[Page-level text extractions]
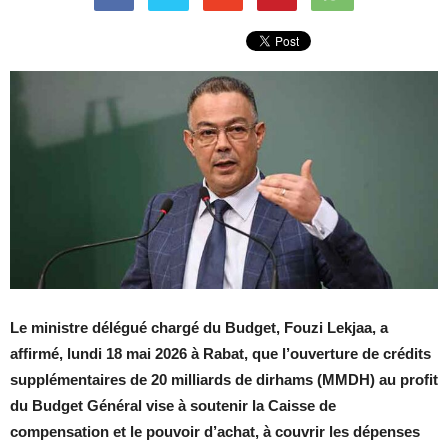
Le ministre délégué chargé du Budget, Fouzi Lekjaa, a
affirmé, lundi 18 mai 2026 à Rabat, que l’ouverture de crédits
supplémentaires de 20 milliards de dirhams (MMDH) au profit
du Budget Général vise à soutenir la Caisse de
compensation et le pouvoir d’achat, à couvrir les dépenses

---

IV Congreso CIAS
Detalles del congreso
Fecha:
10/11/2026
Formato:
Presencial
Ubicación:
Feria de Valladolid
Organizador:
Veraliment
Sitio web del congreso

- _Required action_: Select and copy every line from the records that includes the word "Budget".

- _Problem solution_:
Le ministre délégué chargé du Budget, Fouzi Lekjaa, a
du Budget Général vise à soutenir la Caisse de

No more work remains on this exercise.